Still feeling piqued at having been fired off Gone With The Wind, George Cukor took on this adaptation of Clare Boothe's stinging stage play to restore his reputation as Hollywood's finest director of actresses. Lording it over a cast of 135 women - only two of whom, Marjorie Main and Phyllis Povah, were reprising their Broadway roles - he succeeded in coaxing one of the best ensemble displays since his own Dinner At Eight in 1933.

       Having come through his own crisis of confidence, Cukor agreed to help Joan Crawford lobby for the role of Crystal, as she had recognised that her days as MGM's No.1 glamour star were dwindling and that she needed to extend her range. But, having browbeaten Louis B. Mayer and producer Hunt Stromberg into accepting his choice, Cukor then had to back down from casting Ilka Chase as the gossiping Sylvia Fowler and agree to the insertion of the Technicolor fashion parade, which he considered an embarrassment .

       However, there were plenty more battles ahead. Crawford and Norma Shearer (who sought to sustain her status at the studio by playing on the fact that she was *wünderkind *Irving G. Thalberg's widow) bickered over billing and then refused to exchance a civil word for the remainder of the production, with Shearer having to plead with Cukor to prevent Crawford from knitting noisily as she delivered feed lines off camera. However, Rosalind Russell, who had landed the role of Sylvia, proved to be just as obstreperous and cried off sick until her co-star credit was confirmed.

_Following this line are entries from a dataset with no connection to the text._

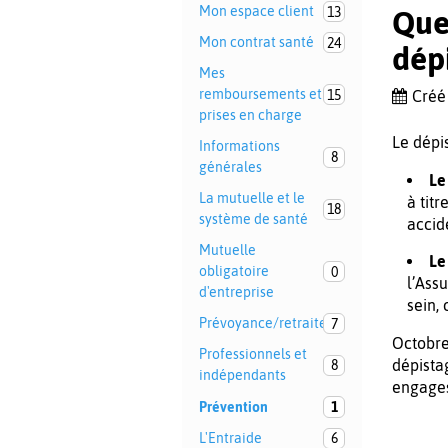
Mon espace client
13
Quel
Mon contrat santé
24
dép
Mes
remboursements et
15
Créé
prises en charge
Le dépi
Informations
8
générales
Le
La mutuelle et le
à tit
18
système de santé
accid
Mutuelle
Le
obligatoire
0
l’Ass
d'entreprise
sein,
Prévoyance/retraite
7
Octobre 
Professionnels et
dépista
8
indépendants
engages
Prévention
1
L'Entraide
6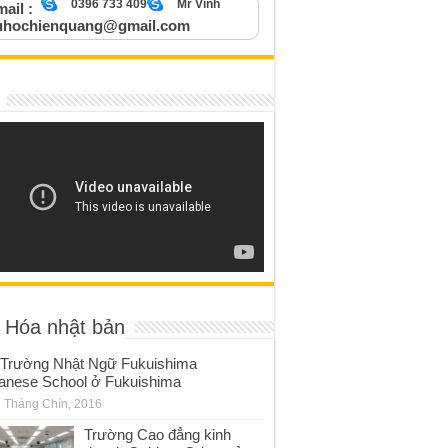
0396 733 409
Mr Vinh
ail :
uhochienquang@gmail.com
 Hóa nhật bản
Trường Nhật Ngữ Fukuishima
anese School ở Fukuishima
 Tháng Chín, 2016
Trường Cao đẳng kinh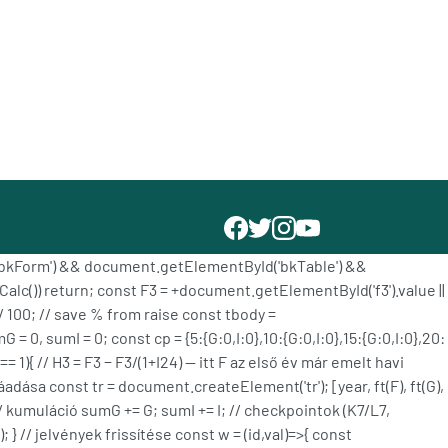
Id('bkForm') && document.getElementById('bkTable') &&
lc()) return; const F3 = +document.getElementById('f3').value ||
 / 100; // save % from raise const tbody =
= 0, sumI = 0; const cp = {5:{G:0,I:0},10:{G:0,I:0},15:{G:0,I:0},20:
=== 1){ // H3 = F3 − F3/(1+I24) — itt F az első év már emelt havi
hozzáadása const tr = document.createElement('tr'); [year, ft(F), ft(G),
// kumuláció sumG += G; sumI += I; // checkpointok (K7/L7,
; } // jelvények frissítése const w = (id,val)=>{ const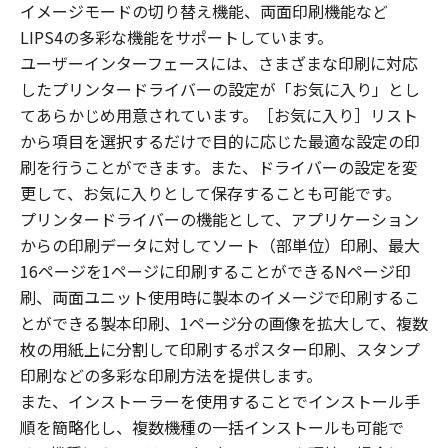
イメージモードの切り替え機能、両面印刷機能など
LIPS4の多彩な機能をサポートしています。
ユーザーインターフェースには、さまざまな印刷に対応
したプリンタードライバーの設定が「お気に入り」とし
てあらかじめ用意されています。［お気に入り］リスト
から項目を選択するだけで目的に応じた最適な設定の印
刷を行うことができます。また、ドライバーの設定を変
更して、お気に入りとして保存することも可能です。
プリンタードライバーの機能として、アプリケーション
からの印刷データに対してソート（部単位）印刷、最大
16ページを1ページに印刷することができるNページ印
刷、両面ユニット使用時に製本のイメージで印刷するこ
とができる製本印刷、1ページ分の画像を拡大して、複数
枚の用紙上に分割して印刷するポスター印刷、スタンプ
印刷などの多彩な印刷方法を提供します。
また、インストーラーを使用することでインストール手
順を簡略化し、複数機種の一括インストールも可能で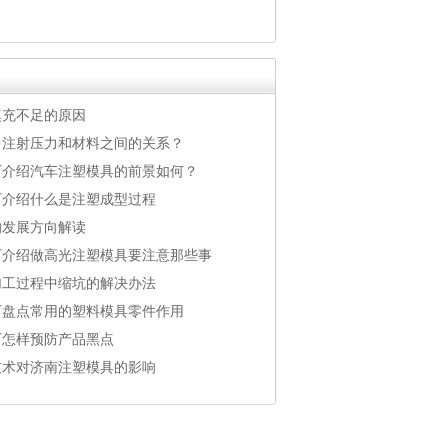
填充不足的原因
中注射压力和材料之间的关系？
厂介绍汽车注塑模具的前景如何？
厂介绍什么是注塑成型过程
的发展方向解读
厂介绍做高光注塑模具要注意那些事
加工过程中缩坑的解决办法
厂盘点常用的塑料模具零件作用
厂怎样预防产品黑点
技术对济南注塑模具的影响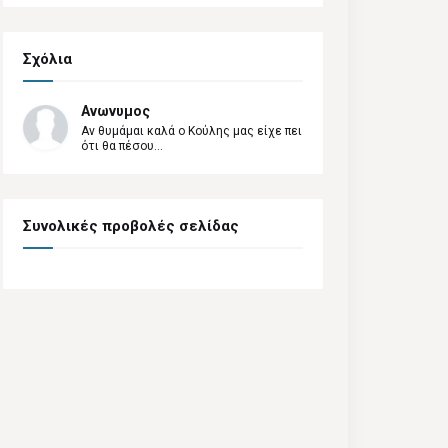
Σχόλια
Ανωνυμος
Αν θυμάμαι καλά ο Κούλης μας είχε πει
ότι θα πέσου...
Συνολικές προβολές σελίδας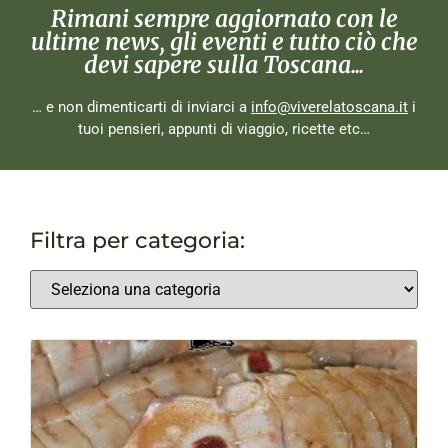
Rimani sempre aggiornato con le
ultime news, gli eventi e tutto ciò che
devi sapere sulla Toscana...
… e non dimenticarti di inviarci a
info@viverelatoscana.it
i
tuoi pensieri, appunti di viaggio, ricette etc…
Filtra per categoria: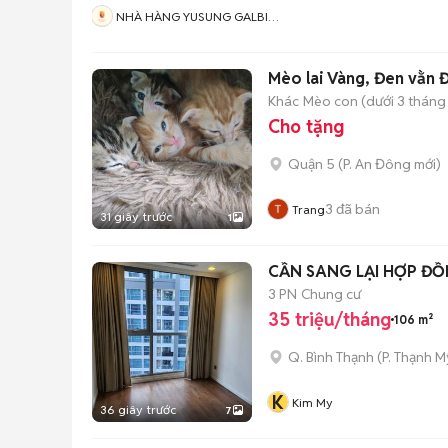
NHÀ HÀNG YUSUNG GALBI
BBQ
Mèo lai Vàng, Đen vằn 
Khác
Mèo con (dưới 3 tháng 
Cho tặng
Quận 5
(
P. An Đông
mới)
3
đã bán
Trang
31 giây trước
1
CẦN SANG LẠI HỢP ĐỒN
3 PN
Chung cư
35 triệu/tháng
106 m²
Q. Bình Thạnh
(
P. Thạnh M
K
Kim My
36 giây trước
7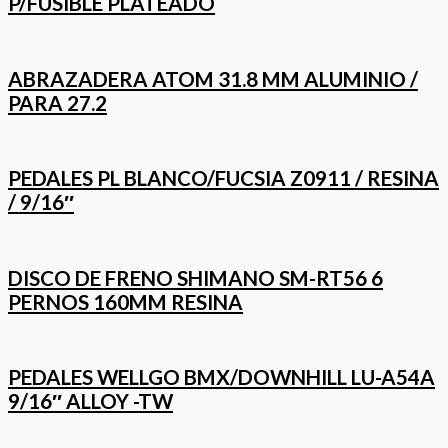
P/FUSIBLE PLATEADO
ABRAZADERA ATOM 31.8 MM ALUMINIO /
PARA 27.2
PEDALES PL BLANCO/FUCSIA Z0911 / RESINA
/ 9/16″
DISCO DE FRENO SHIMANO SM-RT56 6
PERNOS 160MM RESINA
PEDALES WELLGO BMX/DOWNHILL LU-A54A
9/16″ ALLOY -TW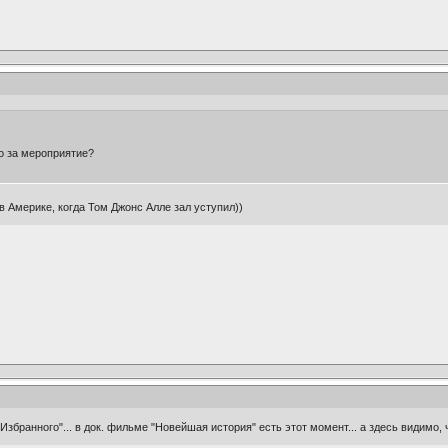
то за мероприятие?
 в Америке, когда Том Джонс Алле зал уступил))
я "Избранного"... в док. фильме "Новейшая история" есть этот момент... а здесь видимо, ч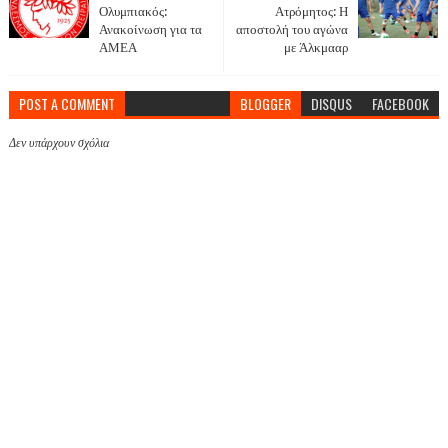
Ολυμπιακός:
Ατρόμητος: Η
Ανακοίνωση για τα
αποστολή του αγώνα
ΑΜΕΑ
με Άλκμααρ
POST A COMMENT
BLOGGER
DISQUS
FACEBOOK
Δεν υπάρχουν σχόλια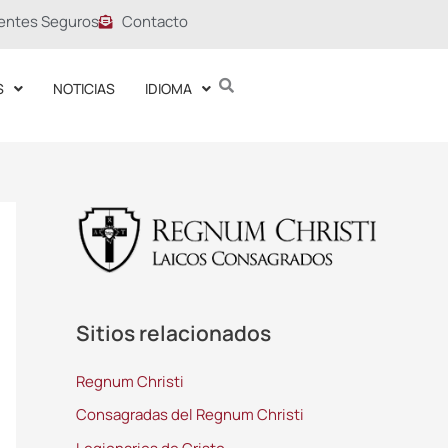
entes Seguros
Contacto
S
NOTICIAS
IDIOMA
Sitios relacionados
Regnum Christi
Consagradas del Regnum Christi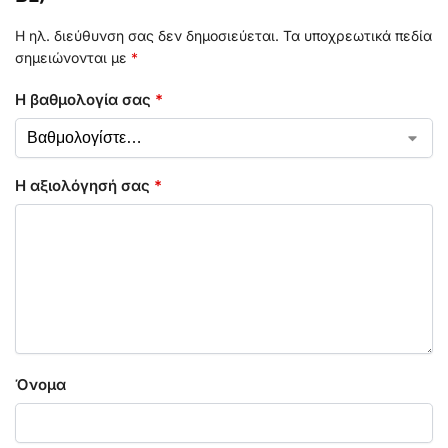
Η ηλ. διεύθυνση σας δεν δημοσιεύεται.
Τα υποχρεωτικά πεδία
σημειώνονται με
*
Η βαθμολογία σας
*
Η αξιολόγησή σας
*
Όνομα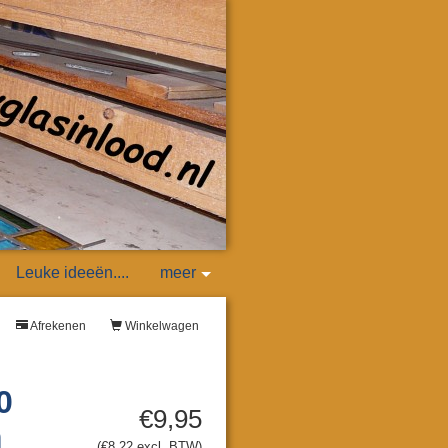
Leuke ideeën....
meer
Afrekenen
Winkelwagen
0
€9,95
m
(€8,22 excl. BTW)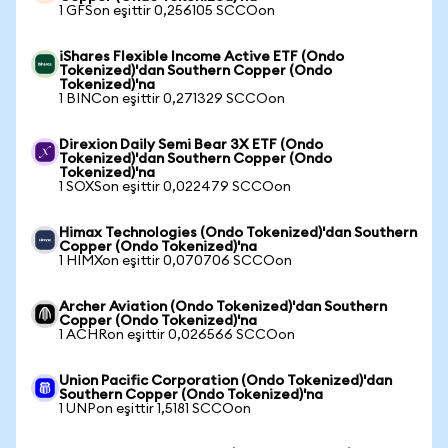
1 GFSon eşittir 0,256105 SCCOon
iShares Flexible Income Active ETF (Ondo
Tokenized)'dan Southern Copper (Ondo
Tokenized)'na
1 BINCon eşittir 0,271329 SCCOon
Direxion Daily Semi Bear 3X ETF (Ondo
Tokenized)'dan Southern Copper (Ondo
Tokenized)'na
1 SOXSon eşittir 0,022479 SCCOon
Himax Technologies (Ondo Tokenized)'dan Southern
Copper (Ondo Tokenized)'na
1 HIMXon eşittir 0,070706 SCCOon
Archer Aviation (Ondo Tokenized)'dan Southern
Copper (Ondo Tokenized)'na
1 ACHRon eşittir 0,026566 SCCOon
Union Pacific Corporation (Ondo Tokenized)'dan
Southern Copper (Ondo Tokenized)'na
1 UNPon eşittir 1,5181 SCCOon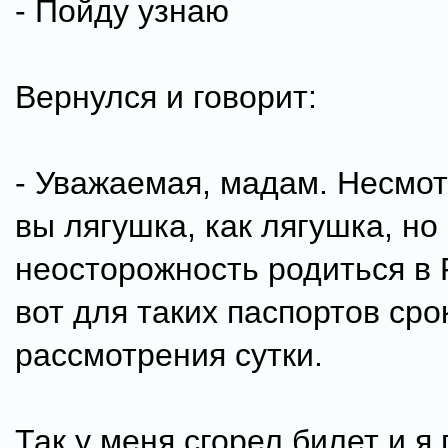
- Пойду узнаю
Вернулся и говорит:
- Уважаемая, мадам. Несмотр
вы лягушка, как лягушка, но
неосторожность родиться в 
вот для таких паспортов сро
рассмотрения сутки.
Так у меня сгорел билет и я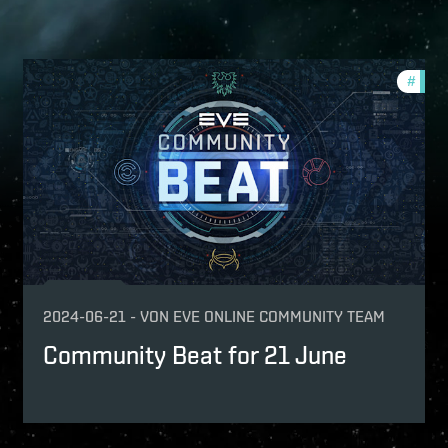
urnaments
#
comm
mmunity
p
2024-06-21
-
VON
EVE ONLINE COMMUNITY TEAM
Community Beat for 21 June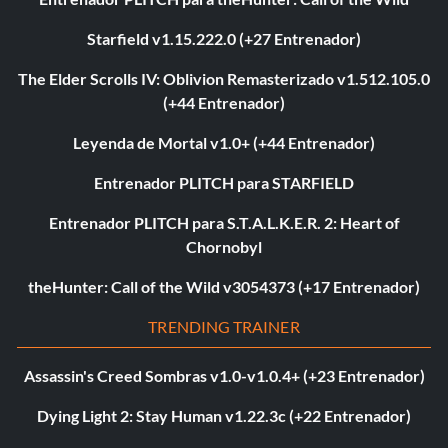
Starfield v1.15.222.0 (+27 Entrenador)
The Elder Scrolls IV: Oblivion Remasterizado v1.512.105.0
(+44 Entrenador)
Leyenda de Mortal v1.0+ (+44 Entrenador)
Entrenador PLITCH para STARFIELD
Entrenador PLITCH para S.T.A.L.K.E.R. 2: Heart of
Chornobyl
theHunter: Call of the Wild v3054373 (+17 Entrenador)
TRENDING TRAINER
Assassin's Creed Sombras v1.0-v1.0.4+ (+23 Entrenador)
Dying Light 2: Stay Human v1.22.3c (+22 Entrenador)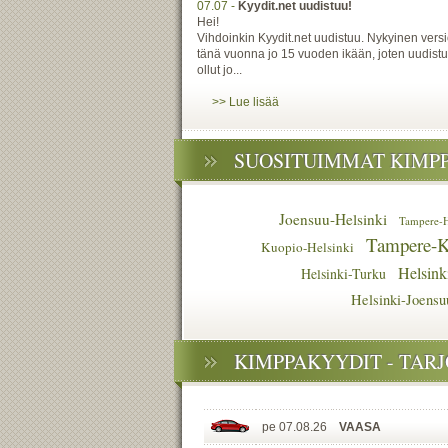
07.07 -
Kyydit.net uudistuu!
Hei!
Vihdoinkin Kyydit.net uudistuu. Nykyinen versio
tänä vuonna jo 15 vuoden ikään, joten uudist
ollut jo...
>> Lue lisää
SUOSITUIMMAT KIMP
Joensuu-Helsinki
Tampere-H
Tampere-K
Kuopio-Helsinki
Helsink
Helsinki-Turku
Helsinki-Joensu
KIMPPAKYYDIT - TAR
pe 07.08.26
VAASA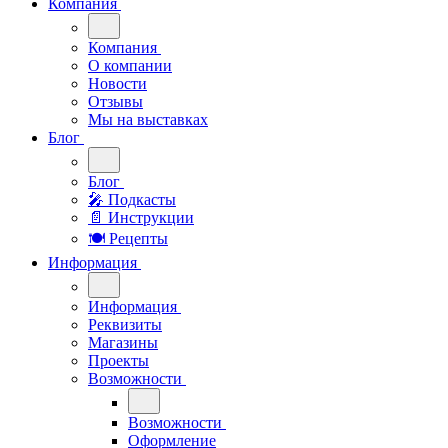
Компания
Компания
О компании
Новости
Отзывы
Мы на выставках
Блог
Блог
🎤︎︎ Подкасты
📄 Инструкции
🍽 Рецепты
Информация
Информация
Реквизиты
Магазины
Проекты
Возможности
Возможности
Оформление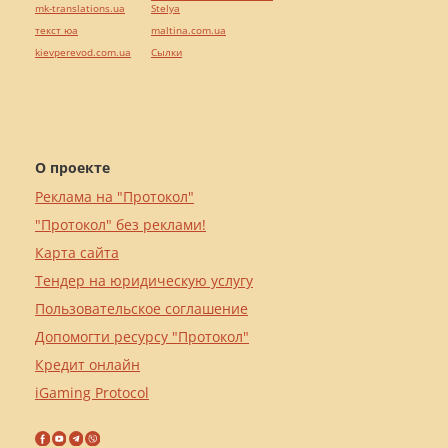
mk-translations.ua
Stelya
текст юа
maltina.com.ua
kievperevod.com.ua
Cылки
О проекте
Реклама на "Протокол"
"Протокол" без реклами!
Карта сайта
Тендер на юридическую услугу
Пользовательское соглашение
Допомогти ресурсу "Протокол"
Кредит онлайн
iGaming Protocol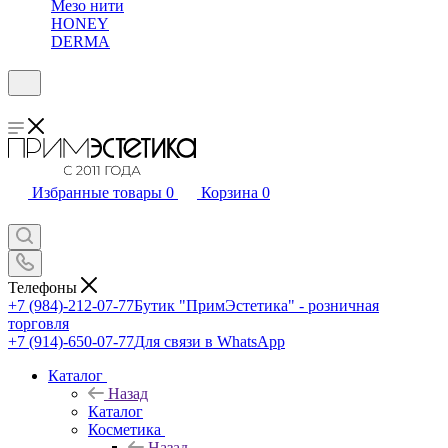
Мезо нити
HONEY
DERMA
Избранные товары
0
Корзина
0
Телефоны
+7 (984)-212-07-77
Бутик "ПримЭстетика" - розничная
торговля
+7 (914)-650-07-77
Для связи в WhatsApp
Каталог
Назад
Каталог
Косметика
Назад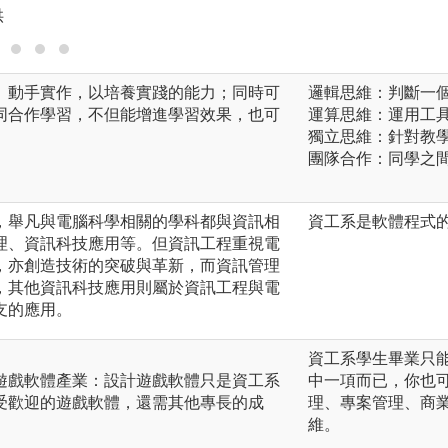
供
、動手實作，以培養實踐的能力；同時可
邏輯思維：判斷一
同合作學習，不但能增進學習效果，也可
運算思維：運用工
獨立思維：針對教
團隊合作：同學之
，舉凡與電腦科學相關的學科都與資訊相
資工系是軟體程式
理、資訊科技應用等。但資訊工程重視電
，亦創造技術的突破與革新，而資訊管理
，其他資訊科技應用則屬於資訊工程與電
支的應用。
資工系學生畢業只
遊戲軟體產業：設計遊戲軟體只是資工系
中一項而已，你也
受歡迎的遊戲軟體，還需其他專長的成
理、專案管理、商
維。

          But, once his cast had ceased cat-fighting (an apt description, since each character was associated with a symbolic animal), Cukor was able to persuade them to deliver performances that belied the two-dimensionality of Boothe's characterisation - which had scarcely been improved upon by screenwriter Jane Murfin, despite the fact she had been scripting woman's pictures since the silent era. However, Anita Loos managed to inject some bitchy grit into the proceedings after she was called in, ironically, to tone things down after complaints about the unlady-like language from the Breen Office.

An early, classic manifestation of the chick flick if ever we saw one, it achieves everything it sets out to.